When you consider my non-fiction books and my academic background, the themes which permeate my recently published first novel, Ursula Dreaming, should come as no surprise. Dreams, to be sure. And then there's language psychology (linguistic relativity and the languages of the Native Americans), architecture and skyscrapers, and ethnic identity.


Here's a summary:


When Ursula Cocheta, a young artist from an Apache reservation in Arizona, enrolls in a course on dream psychology at NYU, she hopes to gain self-knowledge, and inspiration for her artwork. But then she sees the young lecturer Dr.
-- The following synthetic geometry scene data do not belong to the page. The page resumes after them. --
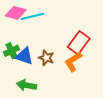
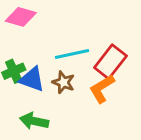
cyan line: (33, 16) -> (72, 54), moved

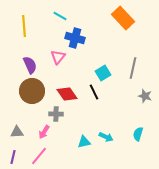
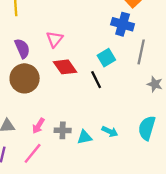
blue cross: (75, 38) -> (123, 24), moved
red diamond: (67, 94) -> (65, 67), moved
gray cross: (56, 114) -> (63, 130), moved
cyan semicircle: (138, 134) -> (147, 128), size x1.5

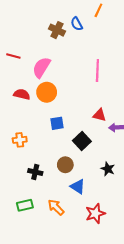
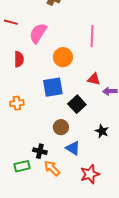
orange circle: (47, 92) -> (63, 57), moved
red semicircle: (22, 94) -> (19, 59), turned 77
blue square: (57, 123) -> (53, 87), size x1.5
black cross: (35, 172) -> (40, 151), moved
Jonathan Cohnheim and hears his passionate talk about the intricacies of the human psyche. When he tells a dream of his which is uncannily like one of her own, Ursula senses that their destinies were meant to entwine for some unknown higher purpose.
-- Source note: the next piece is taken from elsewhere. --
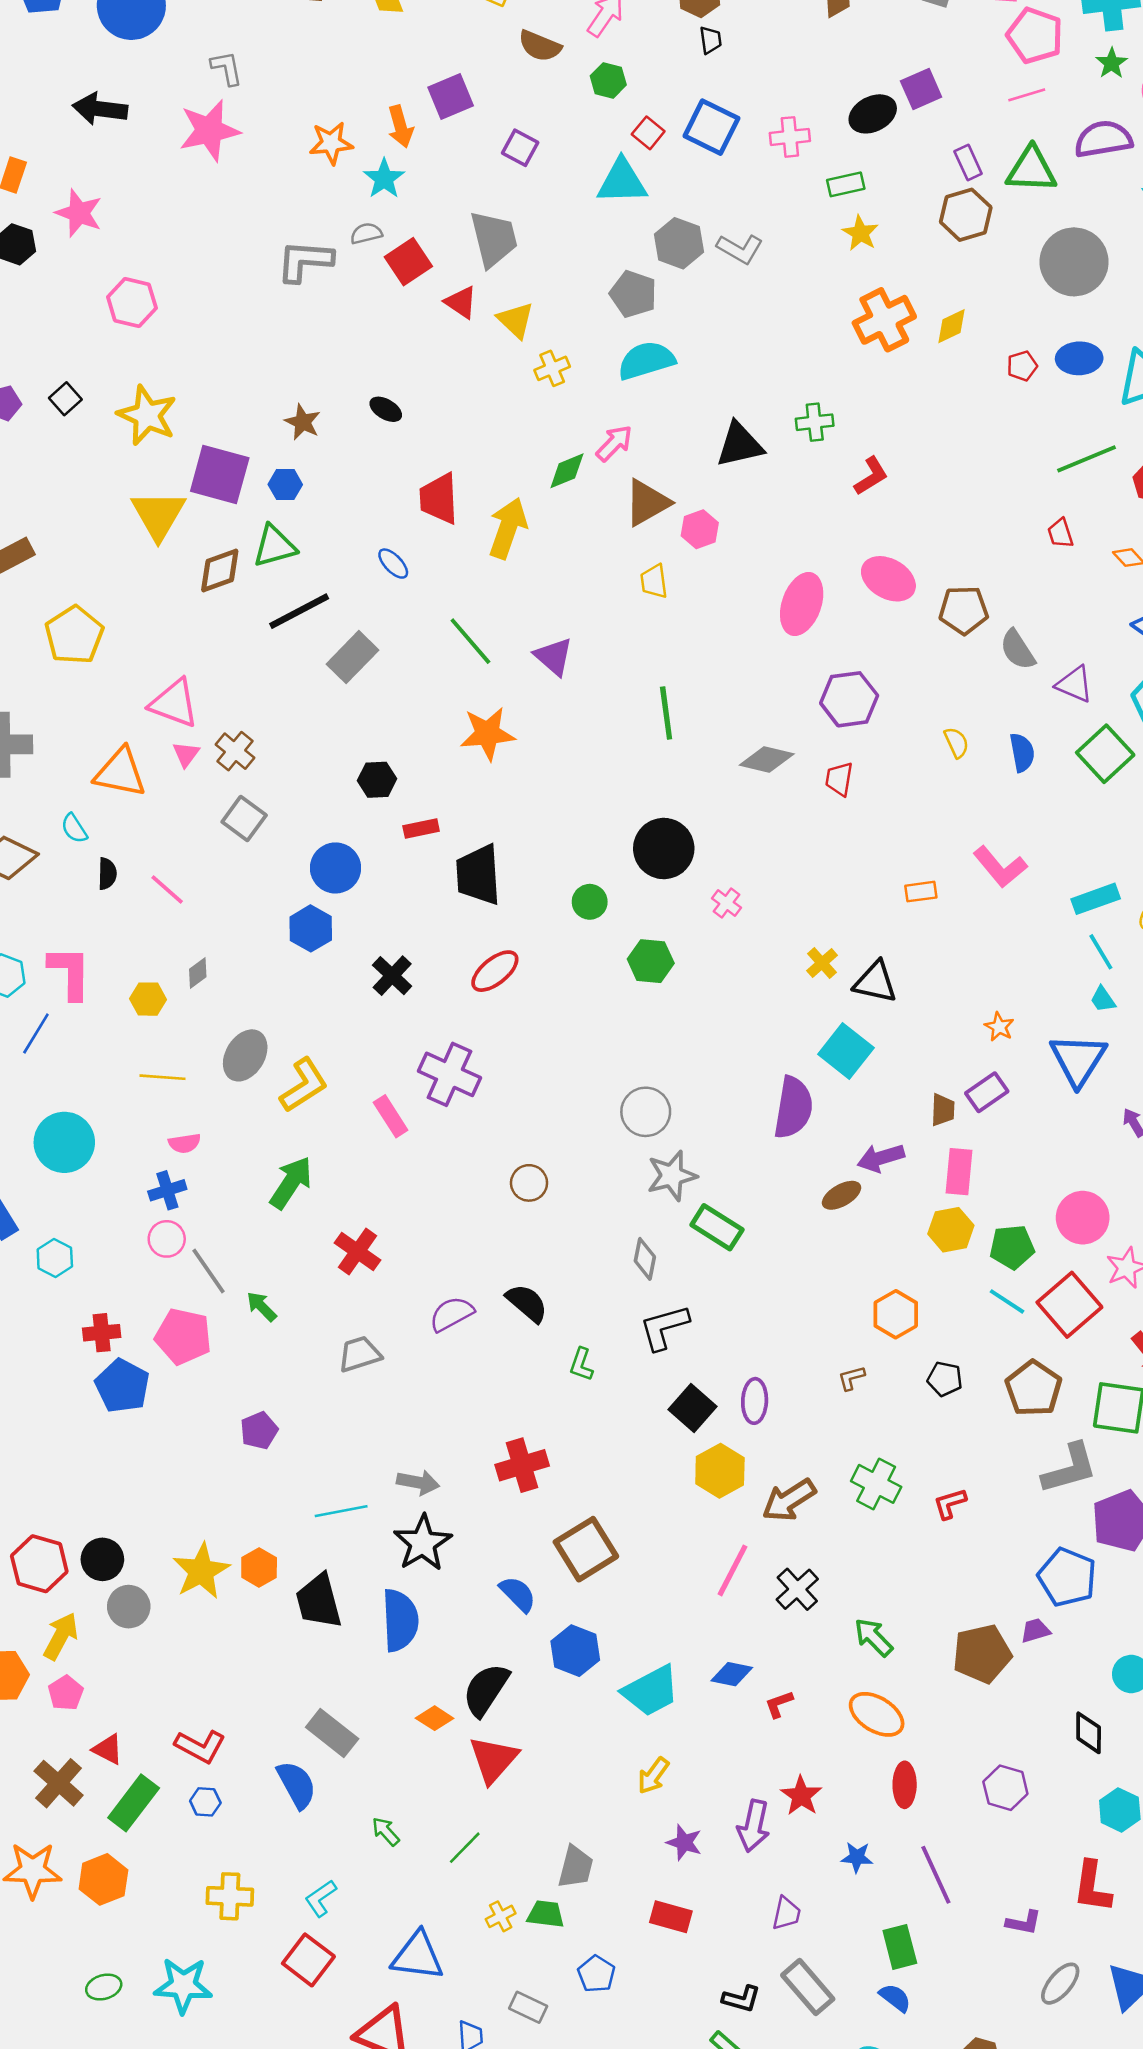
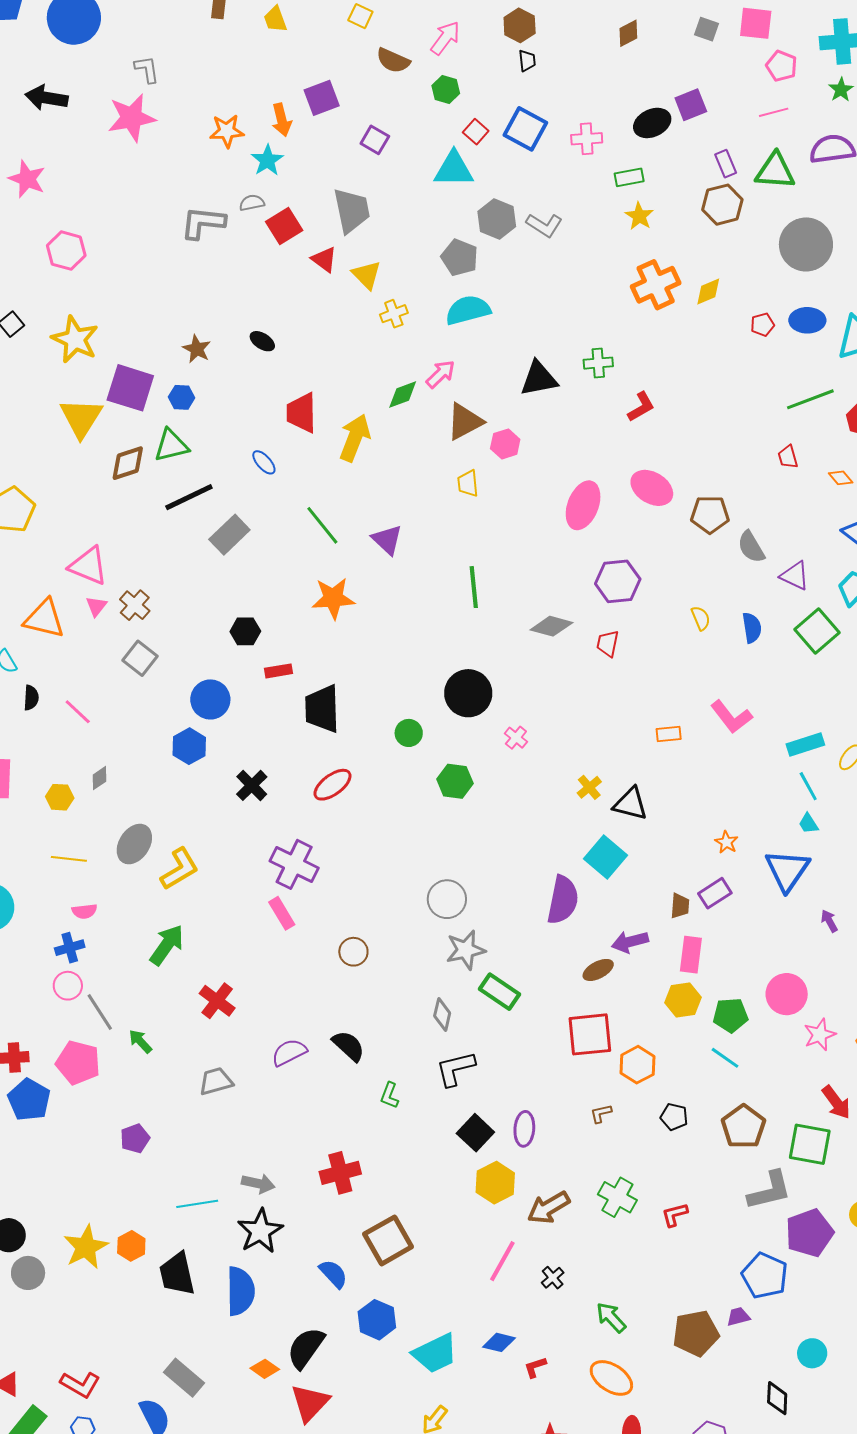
pink pentagon: (1035, 36) -> (781, 66), size x0.7
pink rectangle: (391, 1116) -> (282, 913), moved
red square: (1069, 1305) -> (590, 1034), moved, turned 33
black cross: (797, 1589) -> (553, 1278), size x0.7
Ursula is unsettled by the intellect and erudition of Jonathan, who is game for no more than a fling. Furthermore, she is experiencing an identity crisis around her Indian heritage just as he is about his Jewish heritage. Both peoples are disappearing as distinct ethnicities due to assimilation and intermarriage, all the more in the megacity. But Ursula draws power from her spiritual ancestor Lozen, the fierce real-life female warrior who confounded the overwhelming might of the US cavalry with her brilliant tactics and seemingly paranormal gifts.


Sex as a weapon, tactical deceptions, extrasensory spying, cruel retaliation – all's fair in love and war. Jonathan and Ursula's intimate warfare is played out from the depths of her psyche, as they explore her dreams and artwork in her Lower East Side flat, to the heights of New York's iconic skyscrapers.


Ursula hardly has the chance to savor her victory over her intimate adversary before events from her teenage past come back to bedevil her, shattering her bond with him.


When the media report a bizarre ritual murder of a cult leader on an Apache reservation in Arizona, Jonathan recalls one of Ursula's dreams and realizes she is the perpetrator. As Ursula gets entangled in a web of suspicion, Jonathan knows there is only one way to get his guilty ex off the hook – a technique based on a strange characteristic of her Apache language. He's inclined to dismiss her pleas that her horrific murder was morally justified. But he's also tempted by his rekindled passion for her and a vision of a half-Indian girl in a dream.